# Heartbeat richtig behandeln



## rebbi (15 Oktober 2008)

Servus zusammen! 


Ich steh vor der Aufgabe, einen auf Seite der SPS realisierten Heartbeat (ich glaub ne Flanke, die sich einfach ständig ändert, sprich von 0 auf 1 auf 0 auf 1 ... umschaltet) in meiner C#-Anwendung auszuwerten - damit soll natürlich festgestellt werden, ob die Verbindung noch steht. 


Ich les also das Byte mit Hilfe von libnodave aus - dann weiß ich aber nicht mehr so recht weiter. 
Wie soll ich das denn in meiner Endlosanwendung realisieren? 

Hat einer n Denkanstoß oder n Algorithmus, nach dem man bei sowas vorgeht? 


mfG Andi


----------



## Ralle (15 Oktober 2008)

Flanke kannst du mit Sicherheit vergessen, das bekommt du mit dem PC und libnodave gar nicht sicher mit. Besser, dein Kollege macht einen Blinker, z.Bsp. 1 Sekunde an, 1 Sekunde aus. Du mußt in deinem Programm die Bool lesen und überwachen, daß die Einphase und die Ausphase des Signals nie > 1 Sekunde (zu Sicherheit 1,5 Sekunden) ist. Also eine 1 erkennen, steigende Flanke im PC-Programm, Zeit speichern, Fallende Flanke erkennen, Zeit speichern, Differenz bilden, auswerten, steigende Flanke auswerten, Zeit speichern, Differenz bilden, auswerten usw.

Wie schnell der Blinker sein darf hängt von der Geschwindigkeit der Kommunikation ab.


----------



## marlob (15 Oktober 2008)

Gib doch mal C# und Watchdog in google oder so ein. Da finden sich so einige Programmbeispiele


----------



## Key (15 Oktober 2008)

Ist es nicht einfacher nen gemeinsames Bit zu definieren was durch PC gesetzt und durch SPS rückgesetzt wird.
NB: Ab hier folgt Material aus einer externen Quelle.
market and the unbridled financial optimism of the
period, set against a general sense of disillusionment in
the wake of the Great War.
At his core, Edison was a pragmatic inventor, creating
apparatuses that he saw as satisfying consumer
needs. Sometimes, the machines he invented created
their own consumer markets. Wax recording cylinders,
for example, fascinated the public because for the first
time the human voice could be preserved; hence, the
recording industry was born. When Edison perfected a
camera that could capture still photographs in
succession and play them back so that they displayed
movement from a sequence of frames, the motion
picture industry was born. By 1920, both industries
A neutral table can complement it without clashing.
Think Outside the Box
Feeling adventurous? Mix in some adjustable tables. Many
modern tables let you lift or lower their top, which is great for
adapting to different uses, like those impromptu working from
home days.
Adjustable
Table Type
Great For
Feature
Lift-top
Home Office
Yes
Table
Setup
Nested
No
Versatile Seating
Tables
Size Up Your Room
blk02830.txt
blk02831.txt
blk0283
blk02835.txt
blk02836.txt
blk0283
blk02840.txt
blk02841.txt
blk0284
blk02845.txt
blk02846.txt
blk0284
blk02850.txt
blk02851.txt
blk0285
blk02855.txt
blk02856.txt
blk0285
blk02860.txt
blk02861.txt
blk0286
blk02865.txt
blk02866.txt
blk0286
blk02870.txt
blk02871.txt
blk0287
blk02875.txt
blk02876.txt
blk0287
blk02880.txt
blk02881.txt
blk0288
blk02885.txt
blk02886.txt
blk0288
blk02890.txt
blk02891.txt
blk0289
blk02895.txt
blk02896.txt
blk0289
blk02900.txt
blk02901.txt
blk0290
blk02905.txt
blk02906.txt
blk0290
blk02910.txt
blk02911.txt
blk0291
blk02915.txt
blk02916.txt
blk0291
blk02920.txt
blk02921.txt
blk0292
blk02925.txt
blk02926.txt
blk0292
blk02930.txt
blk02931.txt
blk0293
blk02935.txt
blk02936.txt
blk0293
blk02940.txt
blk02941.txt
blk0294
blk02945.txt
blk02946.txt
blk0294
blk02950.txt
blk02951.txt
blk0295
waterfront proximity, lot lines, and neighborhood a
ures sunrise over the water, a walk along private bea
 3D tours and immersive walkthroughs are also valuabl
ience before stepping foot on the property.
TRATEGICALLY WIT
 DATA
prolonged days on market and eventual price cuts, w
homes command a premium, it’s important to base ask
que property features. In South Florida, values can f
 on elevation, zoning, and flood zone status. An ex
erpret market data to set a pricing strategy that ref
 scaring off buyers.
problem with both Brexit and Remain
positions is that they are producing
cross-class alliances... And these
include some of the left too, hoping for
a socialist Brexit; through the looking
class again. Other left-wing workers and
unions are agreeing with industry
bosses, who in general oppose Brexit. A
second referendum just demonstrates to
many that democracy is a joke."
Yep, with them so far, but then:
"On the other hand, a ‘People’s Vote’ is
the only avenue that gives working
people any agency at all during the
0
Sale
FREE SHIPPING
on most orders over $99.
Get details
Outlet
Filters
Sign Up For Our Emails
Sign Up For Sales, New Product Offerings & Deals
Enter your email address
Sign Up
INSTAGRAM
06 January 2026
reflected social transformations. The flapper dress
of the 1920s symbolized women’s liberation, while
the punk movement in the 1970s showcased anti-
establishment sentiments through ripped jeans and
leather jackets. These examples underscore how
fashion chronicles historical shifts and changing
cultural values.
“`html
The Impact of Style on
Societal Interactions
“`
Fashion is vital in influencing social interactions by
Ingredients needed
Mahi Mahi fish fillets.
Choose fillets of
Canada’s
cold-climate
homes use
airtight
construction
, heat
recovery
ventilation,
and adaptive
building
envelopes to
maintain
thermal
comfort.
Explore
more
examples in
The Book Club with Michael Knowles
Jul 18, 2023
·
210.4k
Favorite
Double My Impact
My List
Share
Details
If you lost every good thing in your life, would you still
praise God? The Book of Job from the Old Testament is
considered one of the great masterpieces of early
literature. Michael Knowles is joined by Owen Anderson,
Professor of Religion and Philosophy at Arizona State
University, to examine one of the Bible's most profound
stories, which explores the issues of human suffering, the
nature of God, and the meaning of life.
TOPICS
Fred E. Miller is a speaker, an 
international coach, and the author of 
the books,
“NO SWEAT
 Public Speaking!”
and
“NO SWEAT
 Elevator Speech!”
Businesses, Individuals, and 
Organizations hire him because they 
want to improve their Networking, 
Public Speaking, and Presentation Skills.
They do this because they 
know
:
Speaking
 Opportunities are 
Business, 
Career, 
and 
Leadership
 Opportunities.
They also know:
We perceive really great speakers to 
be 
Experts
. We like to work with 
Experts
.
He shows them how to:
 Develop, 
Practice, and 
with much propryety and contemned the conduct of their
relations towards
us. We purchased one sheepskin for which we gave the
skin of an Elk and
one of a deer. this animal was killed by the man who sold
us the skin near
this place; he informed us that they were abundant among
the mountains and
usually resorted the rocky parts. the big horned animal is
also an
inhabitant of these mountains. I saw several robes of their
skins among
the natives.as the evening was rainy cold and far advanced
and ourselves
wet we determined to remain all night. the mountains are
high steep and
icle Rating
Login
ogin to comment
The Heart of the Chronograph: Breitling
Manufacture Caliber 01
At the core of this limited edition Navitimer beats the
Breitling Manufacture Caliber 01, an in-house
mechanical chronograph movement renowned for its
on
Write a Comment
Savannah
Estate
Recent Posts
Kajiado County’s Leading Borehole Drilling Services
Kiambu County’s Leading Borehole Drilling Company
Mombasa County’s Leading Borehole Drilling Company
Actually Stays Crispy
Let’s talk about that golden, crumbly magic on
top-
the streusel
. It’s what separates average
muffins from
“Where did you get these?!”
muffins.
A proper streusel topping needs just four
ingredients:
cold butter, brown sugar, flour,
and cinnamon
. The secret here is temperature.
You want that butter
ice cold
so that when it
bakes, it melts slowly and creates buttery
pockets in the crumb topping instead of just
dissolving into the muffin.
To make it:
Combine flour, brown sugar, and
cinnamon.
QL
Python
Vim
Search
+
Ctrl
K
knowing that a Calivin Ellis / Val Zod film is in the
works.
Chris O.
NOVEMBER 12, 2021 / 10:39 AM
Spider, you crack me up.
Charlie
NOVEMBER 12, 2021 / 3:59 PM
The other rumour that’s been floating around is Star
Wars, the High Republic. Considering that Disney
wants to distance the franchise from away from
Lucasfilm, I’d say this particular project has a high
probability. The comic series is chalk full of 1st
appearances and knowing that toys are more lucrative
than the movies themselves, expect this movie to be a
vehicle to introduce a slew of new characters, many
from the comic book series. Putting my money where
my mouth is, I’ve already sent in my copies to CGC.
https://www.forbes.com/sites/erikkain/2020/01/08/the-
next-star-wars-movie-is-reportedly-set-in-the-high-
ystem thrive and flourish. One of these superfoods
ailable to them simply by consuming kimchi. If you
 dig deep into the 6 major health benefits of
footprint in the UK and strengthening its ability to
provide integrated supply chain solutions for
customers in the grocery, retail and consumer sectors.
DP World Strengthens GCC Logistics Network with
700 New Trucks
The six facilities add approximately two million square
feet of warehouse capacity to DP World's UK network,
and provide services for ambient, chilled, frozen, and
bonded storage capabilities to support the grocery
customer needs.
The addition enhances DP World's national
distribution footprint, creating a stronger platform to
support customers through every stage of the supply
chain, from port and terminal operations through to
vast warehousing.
Dann noch einen Timer auf SPS Seite sowas wie nach 5 sek info das kein lebenszeichen von pc und auf PC halt das gleiche.

Aso und wegen >1 sek Abtasttheorem beachten mindestens mit doppelter genauigkeit wie das Ursprungssignal wenn man sowas mit Flanken macht.

Also bei >1 Sek Toogle auf sps mind. <0,5 sek auf PC wobei kommunikationsdauer mit drauf kommt.

gruß Key


----------



## rebbi (15 Oktober 2008)

Key schrieb:


> Ist es nicht einfacher nen gemeinsames Bit zu definieren was durch PC gesetzt und durch SPS rückgesetzt wird. Dann noch einen Timer auf SPS Seite sowas wie nach 5 sek info das kein lebenszeichen von pc und auf PC halt das gleiche.
> 
> Aso und wegen >1 sek Abtasttheorem beachten mindestens mit doppelter genauigkeit wie das Ursprungssignal wenn man sowas mit Flanken macht.
> 
> ...




Sowas mach ich jetzt im Grunde schon.
SPS setzt Bit1, wenn Daten vorhanden sind. Ich hol die Daten ab und setz ein Bit2, dass ich die Daten abgeholt hab - daraufhin setzt das SPS Bit1 und Bit2 zurück.

Problem ist: Die Daten kommen etwa alle 50 - 100 Sekunden. Ich muss also schon vorher wissen, ob die Connection noch steht 


Habs bisher per Integer-Wert geregelt. Die SPS zählt hoch, ich les alle paar Sekunden aus. Ist der Wert identisch --> Connection lost
Unterscheidet sich der Wert --> Connection vorhanden.

Da kanns zwar passieren, dass nicht sofort beim ersten Schleifendurchlauf nach Verlust der Connection bemerkt wird, dass etwas nicht mehr stimmt. Aber spätestens beim zweiten Durchlauf würde es bemerkt werden 

Leider will aber mein Chef eben so n Heartbeat.
Daher schonmal Danke für eure Infos! Werd versuchen, das entsprechend zu implementieren


----------



## harrylask (15 Oktober 2008)

Hallo rebbi,
als Lebenssignal verwende ich gerne einen Zähler.

Möglichkeit 1: festen Wert zyklisch übertragen und auf der anderen dekrementieren, erreicht der Wert 0 besteht keine Verbindung mehr.

Möglichkeit 2: SPS seitig einen Zähler inkrementieren und zyklisch übertragen,
auf der anderen Seite zyklisch abfragen, hat sich der Wert zwischen 2 Abfragen nicht mehr geändert besteht keine Verbindung mehr.

Grüsse, harrylask

[EDIT]
sorry, hatte dein letztes Post übersehen!
[/EDIT]


----------